Bild: In Zeiten von Corona: menschenleere Herbertstrasse auf der Reeperbahn
Berlin taz | Das Netzwerk in der Linkspartei „für eine Welt ohne
Prostitution“ startet einen neuen Anlauf. Bereits 2016 hatte sich die
Gruppe für ein Sexkaufverbot formiert, damals aber nur knapp 550
Unterschriften sammeln können. Mitten in der Corona-Krise, in der alle
Bordelle und Clubs geschlossen und Sexarbeiter:innen existenziell bedroht
sind, fordert das Netzwerk nun „eine neue Prostitutionspolitik in der
Linken“.
Deutschland sei „zum Bordell Europas“ geworden, begründen die
Organisator:innen ihren aktuellen Vorstoß. Die Unterstützung für das
sogenannte nordische Modell, das den Kauf von Sex verbietet, sei in der
Gesellschaft und der Partei aber weiter gewachsen. 60
Erstunterzeichner:nnen des neuerlichen Aufrufs, darunter die
Bundestagsabgeordneten Heike Hänsel und Sylvia Gabelmann, sind sich einig:
Die „Institution der Prostitution“ sei mit der Menschenwürde unvereinbar.
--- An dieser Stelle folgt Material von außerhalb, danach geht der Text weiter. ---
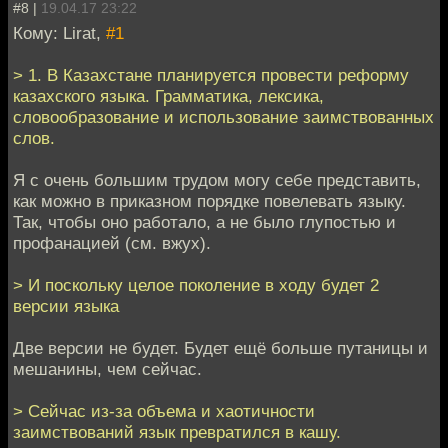
#8 |
19.04.17 23:22
Кому: Lirat,
#1
> 1. В Казахстане планируется провести реформу
казахского языка. Грамматика, лексика,
словообразование и использование заимствованных
слов.
Я с очень большим трудом могу себе представить,
как можно в приказном порядке повелевать языку.
Так, чтобы оно работало, а не было глупостью и
профанацией (см. вжух).
> И поскольку целое поколение в ходу будет 2
версии языка
Две версии не будет. Будет ещё больше путаницы и
мешанины, чем сейчас.
> Сейчас из-за объема и хаотичности
заимствований язык превратился в кашу.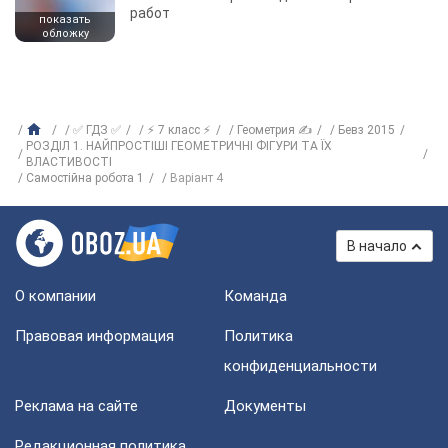
работ
показать
обложку
✅ ГДЗ ✅
⚡ 7 класс ⚡
Геометрия ✍
Бевз 2015
РОЗДІЛ 1. НАЙПРОСТІШІ ГЕОМЕТРИЧНІ ФІГУРИ ТА ЇХ
ВЛАСТИВОСТІ
Самостійна робота 1
Варіант 4
В начало
О компании
Команда
Правовая информация
Политика
конфиденциальности
Реклама на сайте
Документы
Редакционная политика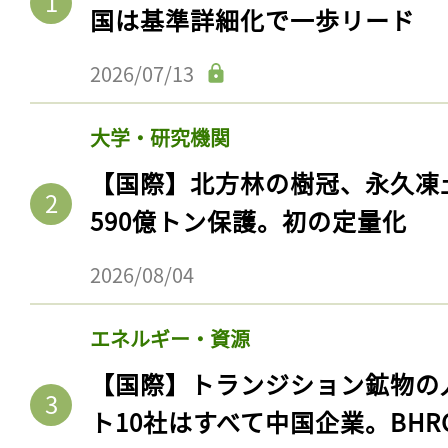
国は基準詳細化で一歩リード
2026/07/13
大学・研究機関
【国際】北方林の樹冠、永久凍
590億トン保護。初の定量化
2026/08/04
エネルギー・資源
【国際】トランジション鉱物の
ト10社はすべて中国企業。BHR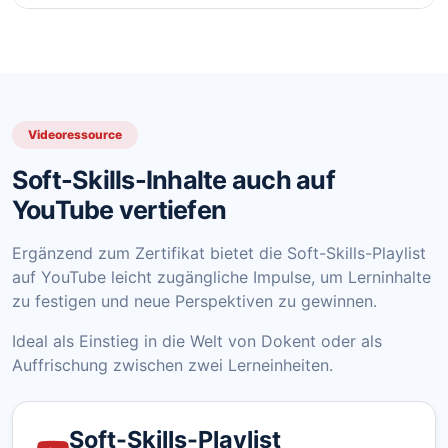
Videoressource
Soft-Skills-Inhalte auch auf
YouTube vertiefen
Ergänzend zum Zertifikat bietet die Soft-Skills-Playlist
auf YouTube leicht zugängliche Impulse, um Lerninhalte
zu festigen und neue Perspektiven zu gewinnen.
Ideal als Einstieg in die Welt von Dokent oder als
Auffrischung zwischen zwei Lerneinheiten.
Soft-Skills-Playlist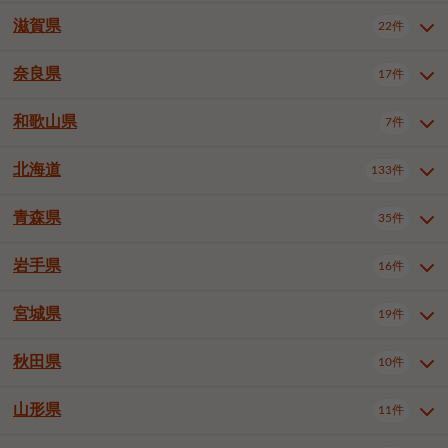
大阪市浪速区
大阪市東淀川区
4件
1件
神戸市兵庫区
神戸市長田区
2件
1件
一宮市
半田市
春日井市
3件
2件
3件
滋賀県
22件
京都府全域
京都市北区
35件
1件
大阪市生野区
大阪市阿倍野区
1件
2件
神戸市須磨区
神戸市垂水区
1件
11件
豊川市
津島市
豊田市
3件
1件
8件
京都市左京区
京都市中京区
2件
2件
奈良県
大阪市住吉区
大阪市西成区
17件
1件
1件
滋賀県全域
大津市
彦根市
22件
3件
1件
神戸市北区
神戸市中央区
4件
14件
安城市
西尾市
小牧市
5件
2件
1件
京都市下京区
京都市南区
10件
6件
大阪市鶴見区
大阪市住之江区
1件
1件
長浜市
近江八幡市
草津市
1件
2件
3件
和歌山県
神戸市西区
姫路市
尼崎市
7件
4件
7件
6件
奈良県全域
奈良市
大和高田市
稲沢市
17件
大府市
4件
知立市
1件
1件
1件
1件
京都市右京区
京都市伏見区
1件
2件
大阪市平野区
大阪市北区
2件
58件
守山市
甲賀市
湖南市
4件
2件
1件
明石市
西宮市
洲本市
6件
8件
1件
大和郡山市
橿原市
桜井市
高浜市
1件
日進市
4件
長久手市
2件
1件
2件
2件
北海道
京都市山科区
京都市西京区
133件
1件
1件
和歌山県全域
和歌山市
橋本市
7件
2件
1件
大阪市中央区
堺市堺区
13件
2件
東近江市
蒲生郡竜王町
4件
1件
芦屋市
伊丹市
豊岡市
1件
3件
1件
御所市
生駒市
香芝市
愛知郡東郷町
1件
丹羽郡扶桑町
1件
1件
6件
2件
福知山市
舞鶴市
綾部市
1件
1件
1件
御坊市
田辺市
岩出市
1件
1件
2件
堺市中区
堺市東区
堺市西区
1件
1件
2件
青森県
35件
北海道全域
札幌市中央区
133件
27件
加古川市
西脇市
宝塚市
11件
1件
2件
生駒郡斑鳩町
北葛城郡上牧町
知多郡東浦町
1件
額田郡幸田町
1件
4件
2件
宇治市
亀岡市
長岡京市
1件
2件
1件
堺市南区
堺市北区
堺市美原区
1件
2件
1件
札幌市北区
札幌市東区
19件
4件
三木市
川西市
三田市
2件
1件
1件
岩手県
16件
青森県全域
青森市
弘前市
35件
14件
7件
八幡市
2件
岸和田市
豊中市
吹田市
4件
6件
1件
札幌市白石区
札幌市豊平区
4件
8件
加西市
丹波篠山市
丹波市
1件
1件
1件
八戸市
三沢市
むつ市
9件
3件
2件
宮城県
19件
岩手県全域
盛岡市
花巻市
泉大津市
16件
高槻市
8件
守口市
1件
1件
5件
1件
札幌市西区
札幌市厚別区
17件
4件
宍粟市
加東市
たつの市
1件
2件
1件
北上市
一関市
奥州市
枚方市
2件
茨木市
1件
八尾市
4件
7件
4件
5件
秋田県
札幌市手稲区
札幌市清田区
10件
2件
5件
宮城県全域
仙台市青葉区
神崎郡福崎町
19件
揖保郡太子町
6件
1件
1件
泉佐野市
富田林市
寝屋川市
3件
2件
4件
函館市
小樽市
旭川市
4件
1件
10件
仙台市宮城野区
仙台市太白区
3件
1件
山形県
11件
秋田県全域
秋田市
大館市
10件
6件
2件
河内長野市
松原市
大東市
1件
1件
1件
釧路市
帯広市
北見市
2件
2件
4件
仙台市泉区
名取市
多賀城市
3件
1件
1件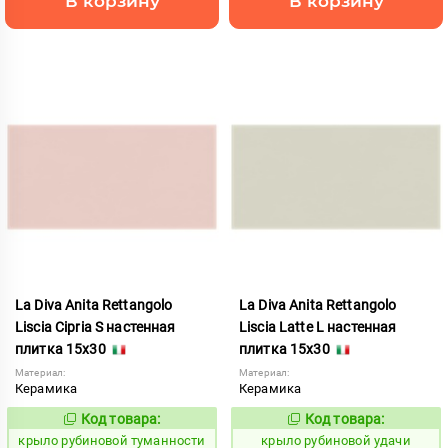
В корзину
В корзину
La Diva Anita Rettangolo
La Diva Anita Rettangolo
Liscia Cipria S настенная
Liscia Latte L настенная
плитка 15x30
плитка 15x30
Материал:
Материал:
Керамика
Керамика
Код товара:
Код товара:
838109
838110
Код:
Код:
крыло рубиновой туманности
крыло рубиновой удачи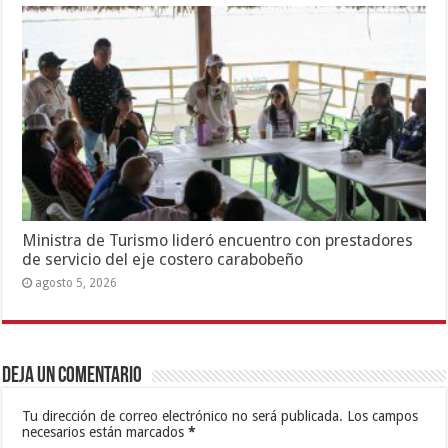
Ministra de Turismo lideró encuentro con prestadores
de servicio del eje costero carabobeño
agosto 5, 2026
Deja un comentario
Tu dirección de correo electrónico no será publicada.
Los campos
necesarios están marcados
*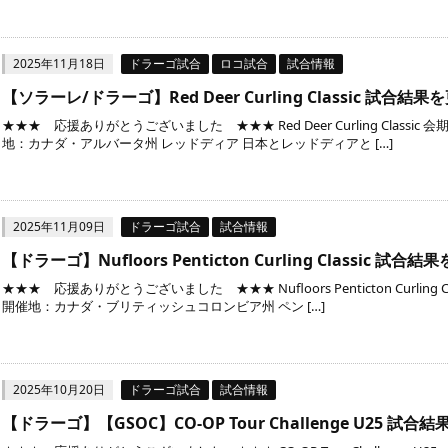
2025年11月18日
ドラーゴ試合
ロコ試合
試合情報
【ソラーレ/ドラーゴ】Red Deer Curling Classic 試合
★★★ 応援ありがとうございました ★★★ Red Deer Curling Classic 会
地：カナダ・アルバータ州 レッドディア 日本とレッドディアと […]
2025年11月09日
ドラーゴ試合
試合情報
【ドラーゴ】Nufloors Penticton Curling Classic 試
★★★ 応援ありがとうございました ★★★ Nufloors Penticton Curling 
開催地：カナダ・ブリティッシュコロンビア州 ペン […]
2025年10月20日
ドラーゴ試合
試合情報
【ドラーゴ】【GSOC】CO-OP Tour Challenge U25 試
Bordelle und Zuhälterei müssten verboten werden, es brauche ein
Sexkaufverbot nach nordischem Modell. Da Freier sexualisierte Gewalt
ausüben, seien gegen sie Bußgelder und Gefängnisstrafen zu verhängen. Eine
neue Unterschriftensammlung hat das Netzwerk bereits begonnen.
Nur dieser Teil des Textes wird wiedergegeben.